Let’s see pros and cons of this Fiber optics to understand it better.

Pros

  • Fiber optic cabling is much lighter than copper, making it easier to transport and install, especially over distance.

  • The most obvious advantage to fiber optic cabling is bandwidth. No other cable-based data transmission medium offers the bandwidth that fiber does. The volume of data that fiber optic cables transmit per unit time is far greater than copper cables.

  • Copper cable is enormously expensive, far more than a one-time installation of fiber cabling.

  • Fiber optic cabling with today’s technology can already provide many times more bandwidth per cable than today’s copper cables.

  • The tight port density that fiber allows (the number of ports that can be lined up over the same amount of space) with connectors like the LC is far better than copper RJ45, especially when you consider MPO cables, which can have six, twelve, or more lines in one small connector.

  • Fiber optic cabling also offers a much larger transmission distance than copper cabling.

  • A single, unrepeated fiber optic signal can bridge vast distances between nodes, usually, far more than a single building or even campus would need, for example, a single mode cable can go up to 100 km with the right equipment.

  • Fiber is immune to external radio frequency or electromagnetic interference, unlike copper which can pick up interference from a number of sources along its run that may degrade the speed considerably.

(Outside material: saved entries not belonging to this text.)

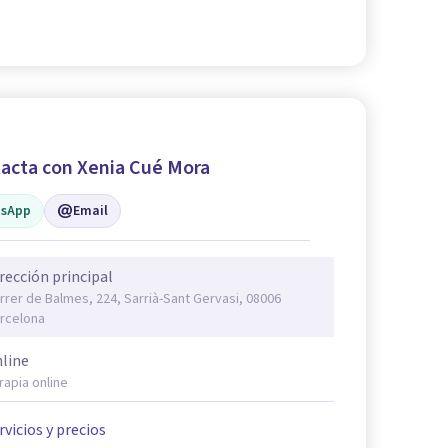
acta con Xenia Cué Mora
sApp
Email
rección principal
rrer de Balmes, 224, Sarrià-Sant Gervasi, 08006
rcelona
line
rapia online
rvicios y precios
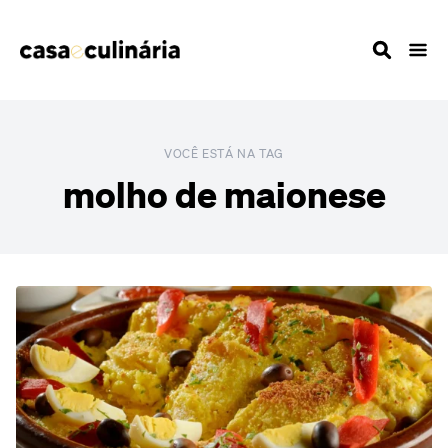
VOCÊ ESTÁ NA TAG
molho de maionese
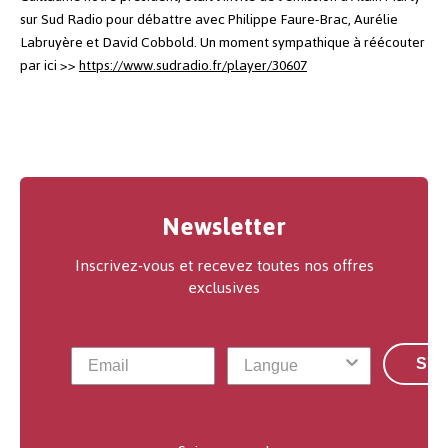
sur Sud Radio pour débattre avec Philippe Faure-Brac, Aurélie
Labruyère et David Cobbold.
Un moment sympathique à réécouter
par ici >>
https://www.sudradio.fr/player/30607
Newsletter
Inscrivez-vous et recevez toutes nos offres
exclusives
S'a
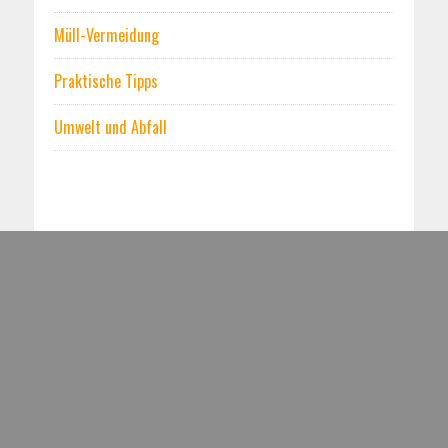
Müll-Vermeidung
Praktische Tipps
Umwelt und Abfall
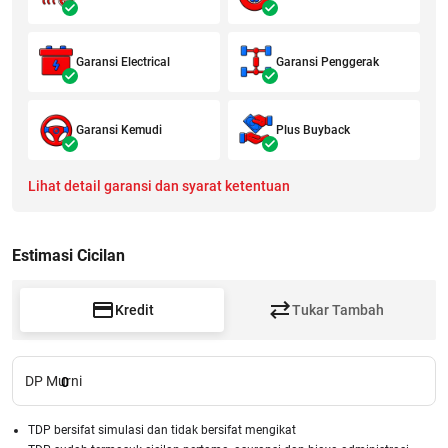
Garansi Electrical
Garansi Penggerak
Garansi Kemudi
Plus Buyback
Lihat detail garansi dan syarat ketentuan
Estimasi Cicilan
Kredit
Tukar Tambah
DP Murni
0
TDP bersifat simulasi dan tidak bersifat mengikat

  • The growth of the fiber optic communication market is mainly driven by increasing awareness about data security concerns and use of the alternative raw material. Data or signals are transmitted via light in fiber optic transmission. Therefore there is no way to detect the data being transmitted by “listening in” to the electromagnetic energy “leaking” through the cable, which ensures the absolute security of information.

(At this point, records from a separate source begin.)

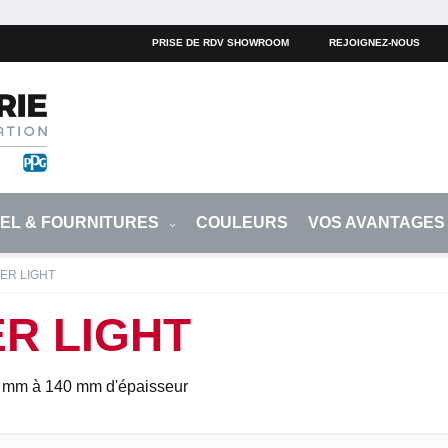
PRISE DE RDV SHOWROOM
REJOIGNEZ-NOUS
IEL & FOURNITURES
COULEURS
VOS AVANTAGE
ER LIGHT
R LIGHT
80 mm à 140 mm d'épaisseur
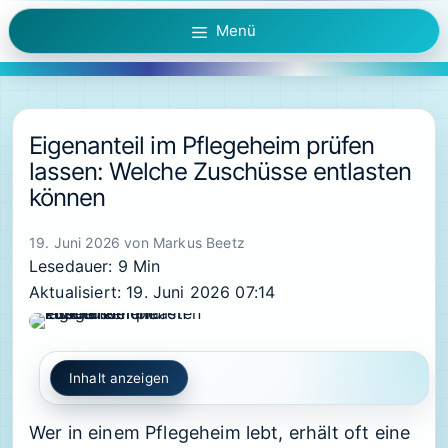
Zum
Menü
Inhalt
springen
Eigenanteil im Pflegeheim prüfen
lassen: Welche Zuschüsse entlasten
können
19. Juni 2026
von
Markus Beetz
Lesedauer: 9 Min
Aktualisiert: 19. Juni 2026 07:14
Inhalt anzeigen
Wer in einem Pflegeheim lebt, erhält oft eine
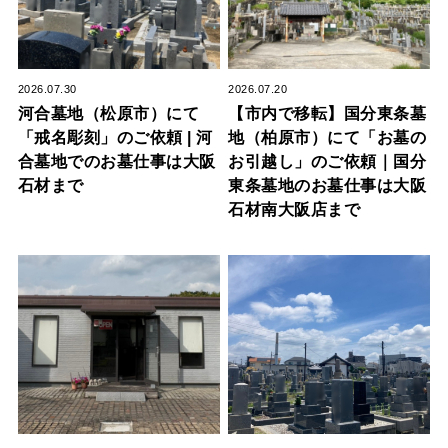
2026.07.30
2026.07.20
河合墓地（松原市）にて
【市内で移転】国分東条墓
「戒名彫刻」のご依頼 | 河
地（柏原市）にて「お墓の
合墓地でのお墓仕事は大阪
お引越し」のご依頼｜国分
石材まで
東条墓地のお墓仕事は大阪
石材南大阪店まで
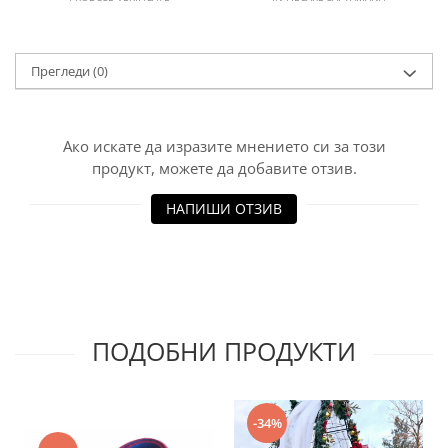
Прегледи
(0)
Ако искате да изразите мнението си за този
продукт, можете да добавите отзив.
НАПИШИ ОТЗИВ
ПОДОБНИ ПРОДУКТИ
-34%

  • Fiber optic cable has a very small diameter. For instance, the cable diameter of a single OM3 multi-mode fiber is about 2mm, which is smaller than that of coaxial copper cable. Small size saves more space in fiber optic transmission.

  • With the use of fiber optic cable, new equipment can be added to existing cable infrastructure. Because optical cable can provide vastly expanded capacity over the originally laid cable. And WDM (wavelength division multiplexing) technology, including CWDM and DWDM, enables fiber cables the ability to accommodate more bandwidth.

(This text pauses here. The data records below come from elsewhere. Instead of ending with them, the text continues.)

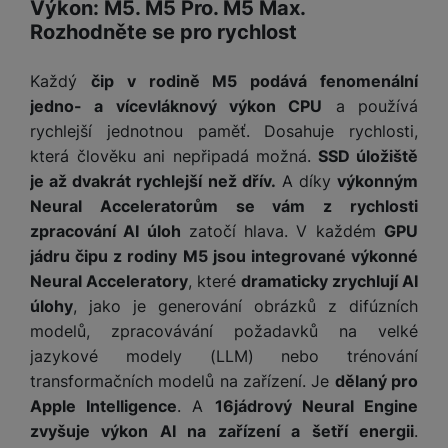
t
Výkon: M5. M5 Pro. M5 Max.
e
r
y
a
y
v
Rozhodněte se pro rychlost
a
bí
K
í
F
c
je
P
a
p
il
k
č
ří
Každý
čip v rodině M5 podává fenomenální
b
r
t
p
k
s
jedno- a vícevláknový výkon CPU
a používá
e
o
r
a
y
l
rychlejší jednotnou paměť. Dosahuje rychlosti,
l
c
y
d
k
u
která člověku ani nepřipadá možná.
SSD úložiště
y
h
y
c
š
K
a
je až dvakrát rychlejší než dřív.
A díky
výkonným
y
h
e
r
r
t
S
Neural Acceleratorům se vám z rychlosti
y
n
y
e
r
o
zpracování AI úloh
zatočí hlava. V každém
GPU
tr
s
t
d
é
ft
ý
t
jádru čipu z rodiny M5 jsou integrované výkonné
k
u
h
w
m
v
Neural Acceleratory
, které
dramaticky zrychlují AI
y
k
o
a
h
í
úlohy
, jako je generování obrázků z difúzních
c
d
r
o
p
A
modelů, zpracovávání požadavků na velké
e
i
e
di
r
d
jazykové modely (LLM) nebo trénování
n
n
o
a
D
k
transformačních modelů na zařízení. Je
dělaný pro
H
k
i
p
i
y
U
Apple Intelligence
. A
16jádrový Neural Engine
á
P
t
s
B
zvyšuje výkon AI na zařízení a šetří energii
.
m
h
é
k
P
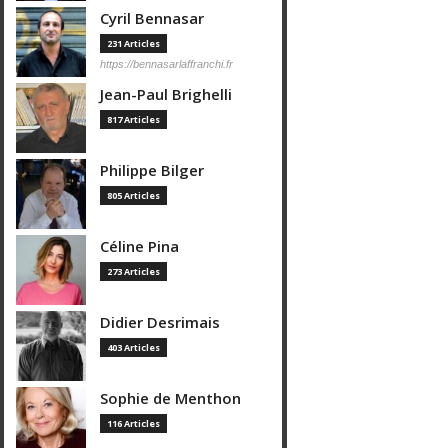
Cyril Bennasar
231 Articles
https://bennasarlaffranchi.fr
Jean-Paul Brighelli
817 Articles
Philippe Bilger
805 Articles
Céline Pina
273 Articles
Didier Desrimais
403 Articles
Sophie de Menthon
116 Articles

  • There are cost benefits to fiber optic internet. Fiber internet service usually costs about the same as cable, sometimes a little more, depending on where you are and what you need. In the long run, though, it tends to be less costly as the overhead is lower than for copper networks, and the service costs for consumers and businesses is likely to decrease as fiber optic networks grow.

Cons

  • The optical fibers are difficult to splice, and there is a loss of the light in the fiber due to scattering.

  • They have a limited physical arc of cables. If you bend them too much, they will break.

  • The optical fibers are more expensive to install, and they have to be installed by the specialists.

  • They are not as robust as the wires. Special test equipment is often required to the optical fiber.

  • The fiber optic cable is a small and compact cable, and it is highly susceptible to becoming cut or damaged during installation or construction activities.

  • The fiber optic cables can provide tremendous data transmission capabilities. So, when the fiber optic cabling is chosen as the transmission medium, it’s necessary to address restoration, backup, and survivability.

  • The transmission on the optical fiber requires repeating at distance intervals.

  • The fibers can be broken or have transmission losses when wrapped around curves of only a few centimeters radius.

  • Optical switching technology is advancing fast but it still can not match the flexibility and cost-efficiency of electrical switching solutions.